City Councilors weigh in

Councilor Brad Winter sponsored the resolution to accept the federal money that keeps the partnership working, and it passed the Finance and Government Operations Committee on March 14. The full council is expected to vote Monday on whether to accept the money.

In an interview, Winter, a Republican who also is serving as New Mexico’s interim secretary of state, said he sponsored the measure on a request from the Berry administration.

“They ask us to carry these things, and we usually do,” Winter said. “You assume these are good things: federal money to fight crime.”

He said he was not aware of the undercover ATF operation that targeted Lymon in the weeks before Webster’s death. Informed of the details by a reporter and asked whether he thought the ATF-APD task force was meeting the city’s public safety mission, Winter said: “That’s a really interesting question. I don’t know the procedures, or anything about how the Lymon thing happened. Those would be good questions to ask when this goes to the Council.”

Councilor Pat Davis, a Democrat and former police officer, said the task force is a necessary tool for APD.

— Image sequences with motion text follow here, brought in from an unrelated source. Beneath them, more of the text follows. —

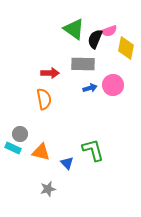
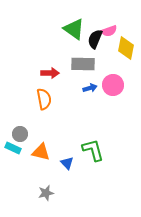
gray star: moved 2 px left, 4 px down
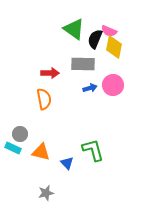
pink semicircle: rotated 42 degrees clockwise
yellow diamond: moved 12 px left, 1 px up
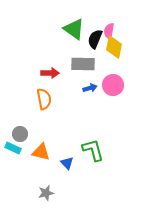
pink semicircle: rotated 77 degrees clockwise
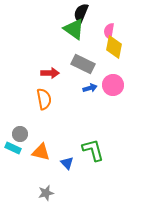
black semicircle: moved 14 px left, 26 px up
gray rectangle: rotated 25 degrees clockwise
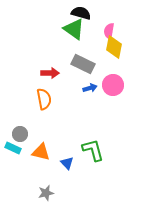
black semicircle: rotated 84 degrees clockwise
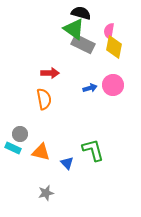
gray rectangle: moved 20 px up
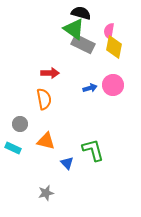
gray circle: moved 10 px up
orange triangle: moved 5 px right, 11 px up
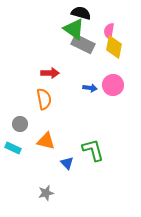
blue arrow: rotated 24 degrees clockwise
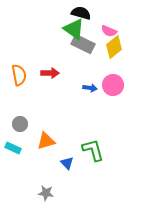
pink semicircle: rotated 77 degrees counterclockwise
yellow diamond: rotated 40 degrees clockwise
orange semicircle: moved 25 px left, 24 px up
orange triangle: rotated 30 degrees counterclockwise
gray star: rotated 21 degrees clockwise
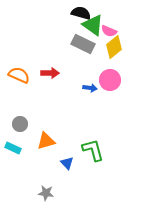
green triangle: moved 19 px right, 4 px up
orange semicircle: rotated 55 degrees counterclockwise
pink circle: moved 3 px left, 5 px up
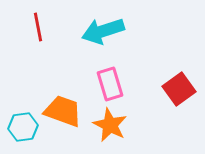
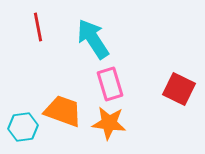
cyan arrow: moved 10 px left, 8 px down; rotated 75 degrees clockwise
red square: rotated 28 degrees counterclockwise
orange star: moved 1 px left, 2 px up; rotated 20 degrees counterclockwise
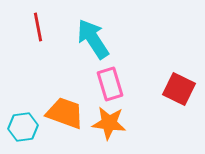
orange trapezoid: moved 2 px right, 2 px down
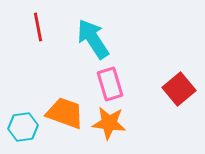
red square: rotated 24 degrees clockwise
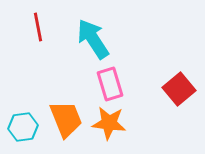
orange trapezoid: moved 1 px right, 6 px down; rotated 48 degrees clockwise
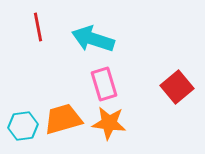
cyan arrow: rotated 39 degrees counterclockwise
pink rectangle: moved 6 px left
red square: moved 2 px left, 2 px up
orange trapezoid: moved 3 px left; rotated 84 degrees counterclockwise
cyan hexagon: moved 1 px up
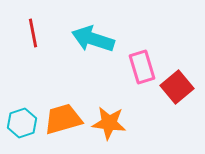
red line: moved 5 px left, 6 px down
pink rectangle: moved 38 px right, 17 px up
cyan hexagon: moved 1 px left, 3 px up; rotated 12 degrees counterclockwise
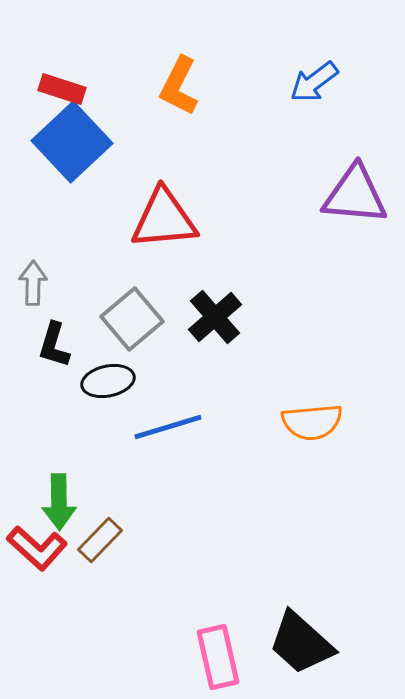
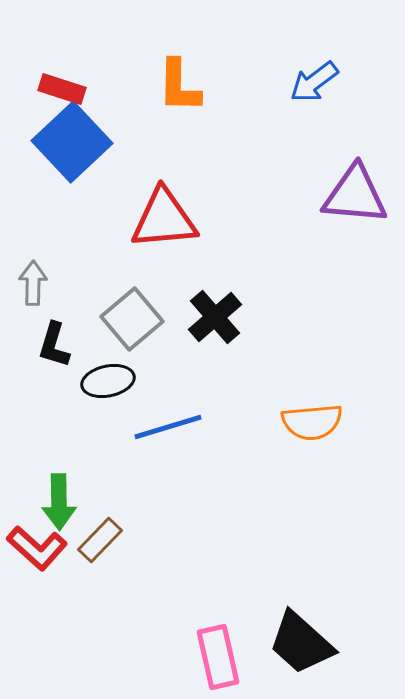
orange L-shape: rotated 26 degrees counterclockwise
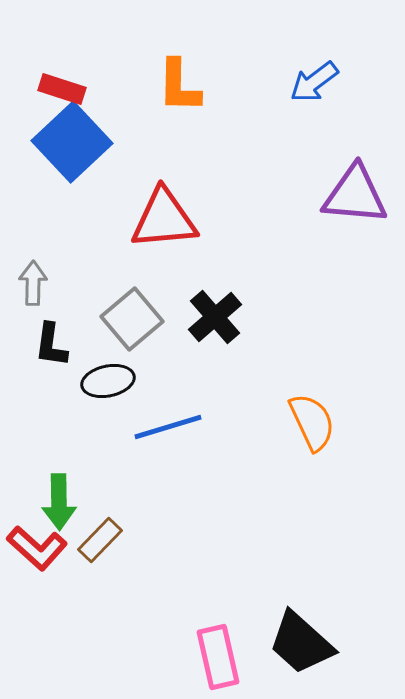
black L-shape: moved 3 px left; rotated 9 degrees counterclockwise
orange semicircle: rotated 110 degrees counterclockwise
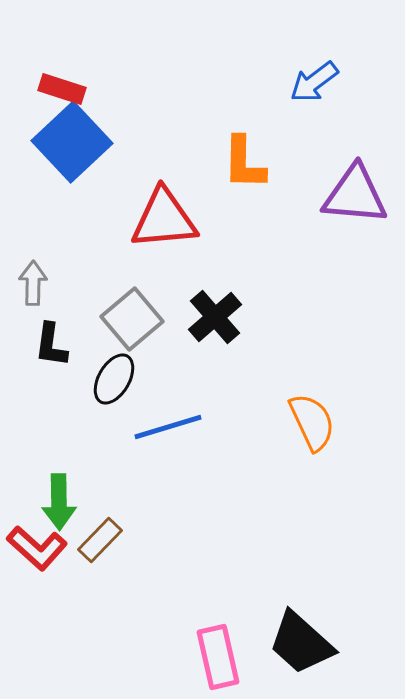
orange L-shape: moved 65 px right, 77 px down
black ellipse: moved 6 px right, 2 px up; rotated 48 degrees counterclockwise
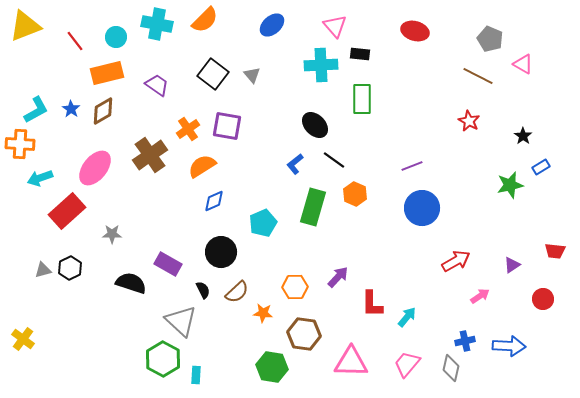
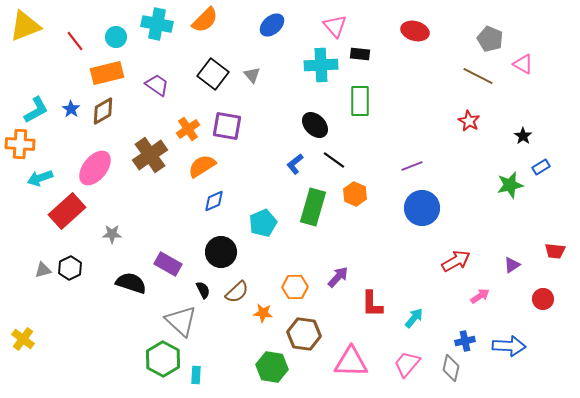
green rectangle at (362, 99): moved 2 px left, 2 px down
cyan arrow at (407, 317): moved 7 px right, 1 px down
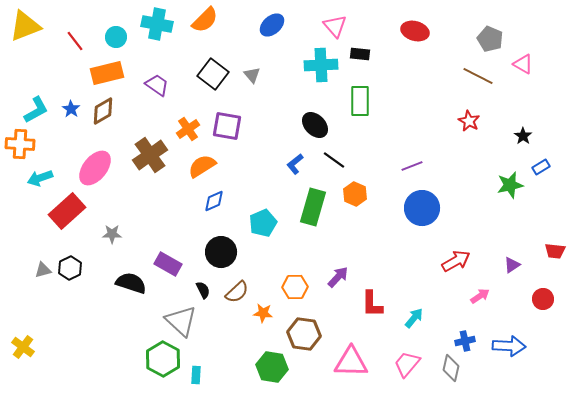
yellow cross at (23, 339): moved 8 px down
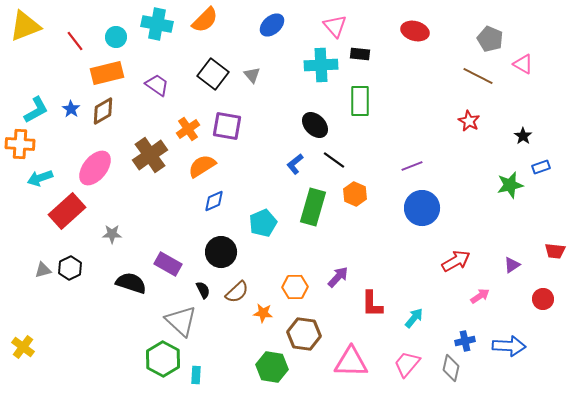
blue rectangle at (541, 167): rotated 12 degrees clockwise
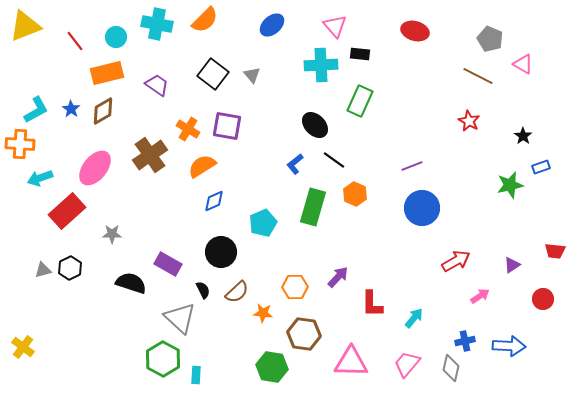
green rectangle at (360, 101): rotated 24 degrees clockwise
orange cross at (188, 129): rotated 25 degrees counterclockwise
gray triangle at (181, 321): moved 1 px left, 3 px up
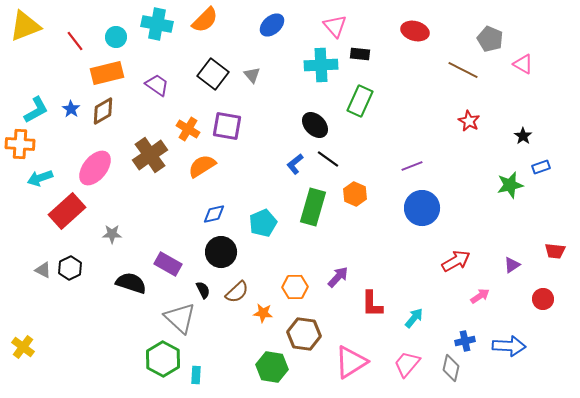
brown line at (478, 76): moved 15 px left, 6 px up
black line at (334, 160): moved 6 px left, 1 px up
blue diamond at (214, 201): moved 13 px down; rotated 10 degrees clockwise
gray triangle at (43, 270): rotated 42 degrees clockwise
pink triangle at (351, 362): rotated 33 degrees counterclockwise
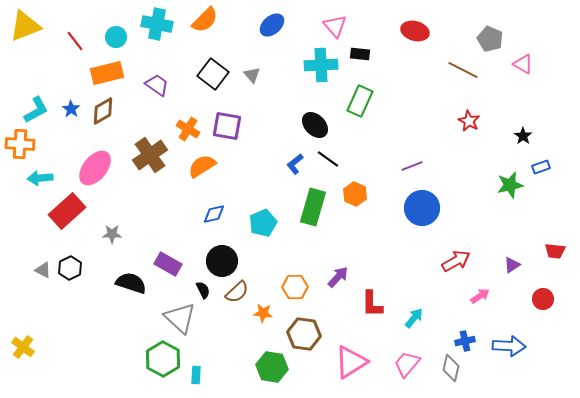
cyan arrow at (40, 178): rotated 15 degrees clockwise
black circle at (221, 252): moved 1 px right, 9 px down
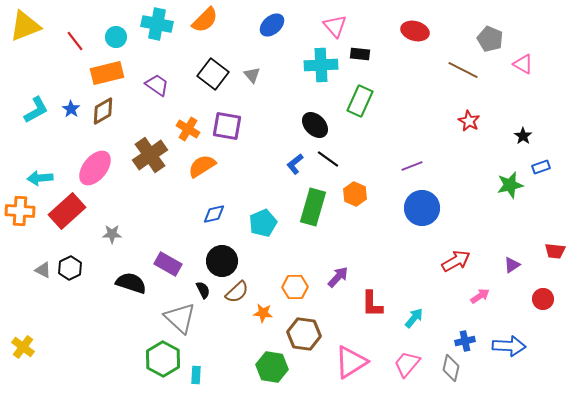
orange cross at (20, 144): moved 67 px down
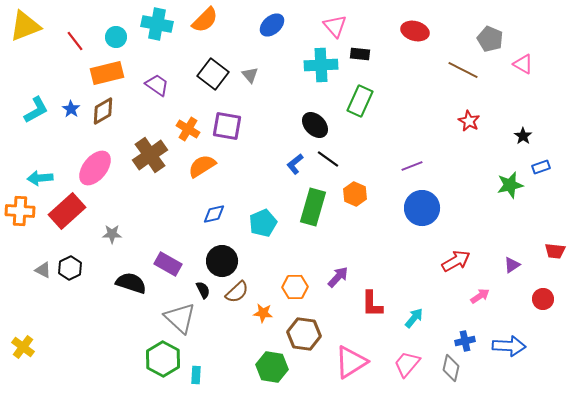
gray triangle at (252, 75): moved 2 px left
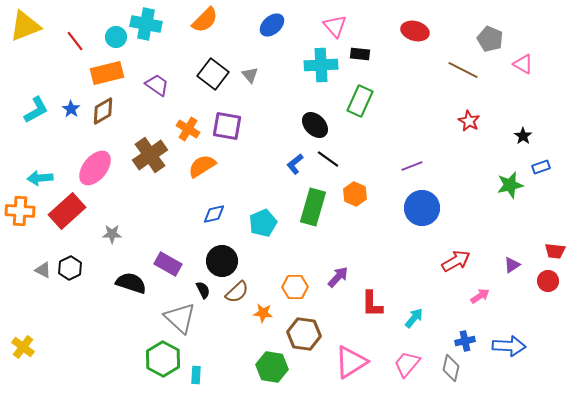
cyan cross at (157, 24): moved 11 px left
red circle at (543, 299): moved 5 px right, 18 px up
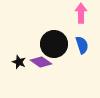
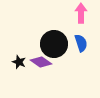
blue semicircle: moved 1 px left, 2 px up
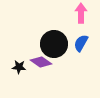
blue semicircle: rotated 132 degrees counterclockwise
black star: moved 5 px down; rotated 16 degrees counterclockwise
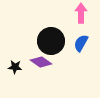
black circle: moved 3 px left, 3 px up
black star: moved 4 px left
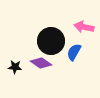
pink arrow: moved 3 px right, 14 px down; rotated 78 degrees counterclockwise
blue semicircle: moved 7 px left, 9 px down
purple diamond: moved 1 px down
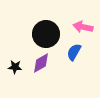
pink arrow: moved 1 px left
black circle: moved 5 px left, 7 px up
purple diamond: rotated 65 degrees counterclockwise
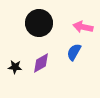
black circle: moved 7 px left, 11 px up
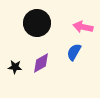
black circle: moved 2 px left
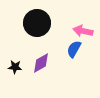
pink arrow: moved 4 px down
blue semicircle: moved 3 px up
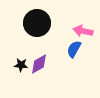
purple diamond: moved 2 px left, 1 px down
black star: moved 6 px right, 2 px up
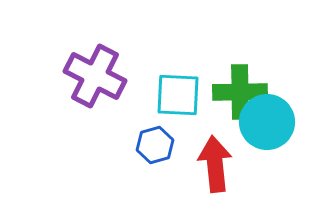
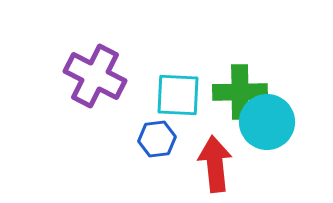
blue hexagon: moved 2 px right, 6 px up; rotated 9 degrees clockwise
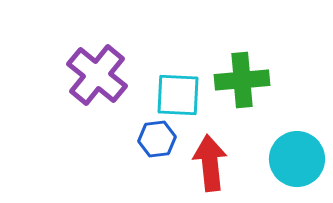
purple cross: moved 2 px right, 1 px up; rotated 12 degrees clockwise
green cross: moved 2 px right, 12 px up; rotated 4 degrees counterclockwise
cyan circle: moved 30 px right, 37 px down
red arrow: moved 5 px left, 1 px up
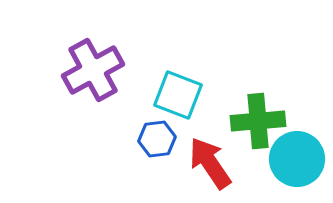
purple cross: moved 4 px left, 5 px up; rotated 22 degrees clockwise
green cross: moved 16 px right, 41 px down
cyan square: rotated 18 degrees clockwise
red arrow: rotated 28 degrees counterclockwise
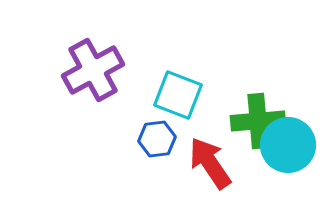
cyan circle: moved 9 px left, 14 px up
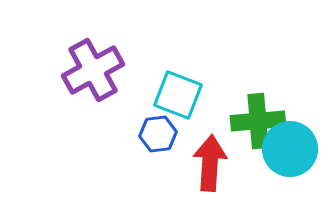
blue hexagon: moved 1 px right, 5 px up
cyan circle: moved 2 px right, 4 px down
red arrow: rotated 38 degrees clockwise
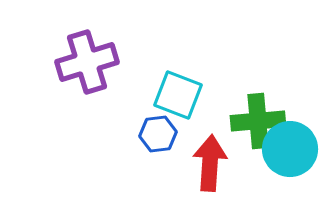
purple cross: moved 6 px left, 8 px up; rotated 12 degrees clockwise
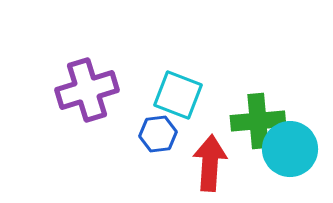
purple cross: moved 28 px down
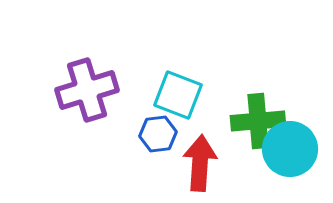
red arrow: moved 10 px left
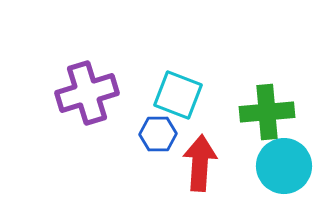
purple cross: moved 3 px down
green cross: moved 9 px right, 9 px up
blue hexagon: rotated 6 degrees clockwise
cyan circle: moved 6 px left, 17 px down
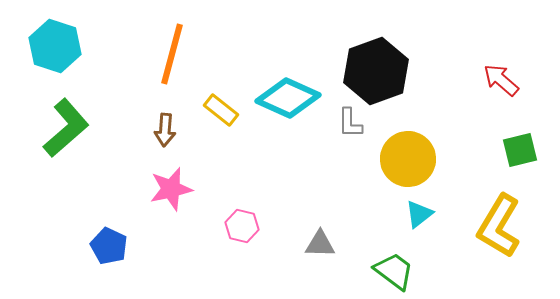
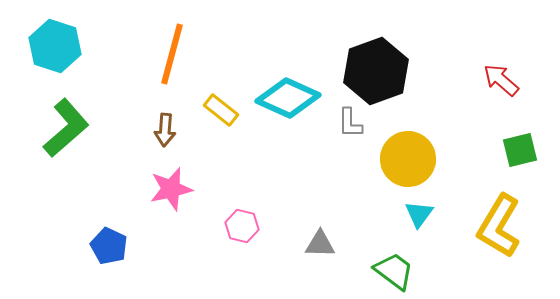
cyan triangle: rotated 16 degrees counterclockwise
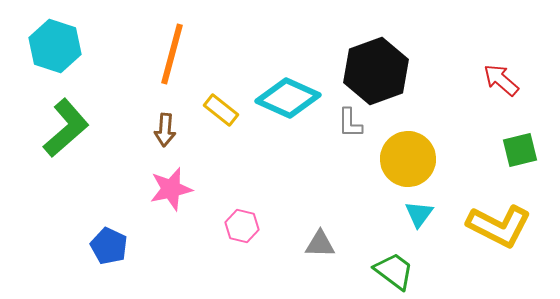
yellow L-shape: rotated 94 degrees counterclockwise
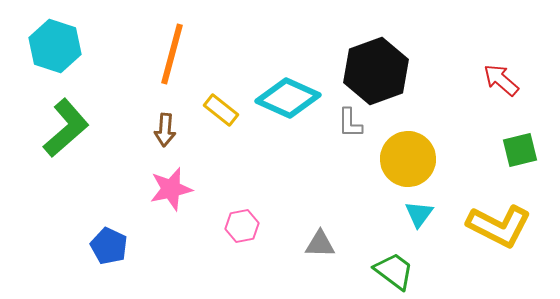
pink hexagon: rotated 24 degrees counterclockwise
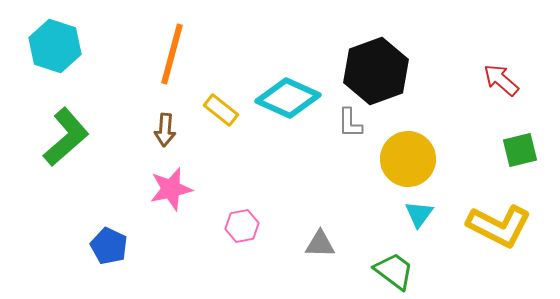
green L-shape: moved 9 px down
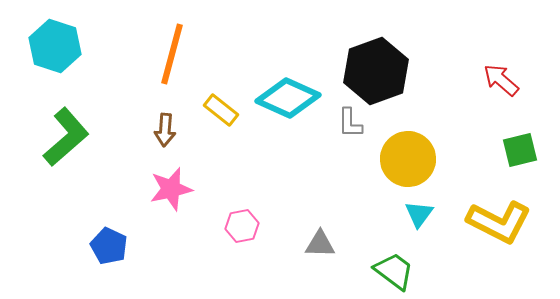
yellow L-shape: moved 4 px up
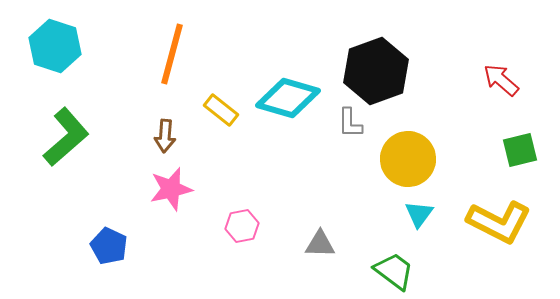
cyan diamond: rotated 8 degrees counterclockwise
brown arrow: moved 6 px down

“Having been a cop and having been frustrated with the inability to go after some of these really bad guys through the state system, I think it’s valuable to work with the feds because they have always provided the best avenue to go after the worst of the worst,” Davis said. “That doesn’t mean the task force might not need to be reworked, or have some of the rules revisited.”

He said the Lymon case demonstrated some holes in information sharing both within APD and between the department and other agencies.

Davis pointed to one of several run-ins Lymon had with law enforcement in the weeks before he allegedly shot Webster. In September, an APD officer stopped Lymon on a suspected stolen motor scooter. Lymon fled on foot and dropped a loaded firearm magazine as he ran. The officer sent body camera video of Lymon to the APD Gang Unit sergeant, who immediately identified Lymon.

The stop took place eight days after the ATF’s first alleged undercover heroin purchase from Lymon and 13 days before the second. But it is unclear whether the gang sergeant took any action, such as issuing a department-wide officer safety bulletin or communicating with other agencies.

“That’s frankly my larger concern,” Davis said. “I want to see us be able to insert flags on dangerous individuals that officers on the street will have access to when they really need it. Those are the kinds of questions I want to see the police chief answer. As for the task force, I don’t think we should throw the baby out with the bathwater.”

The Berry administration, APD and the ATF did not respond to requests for comment for this story.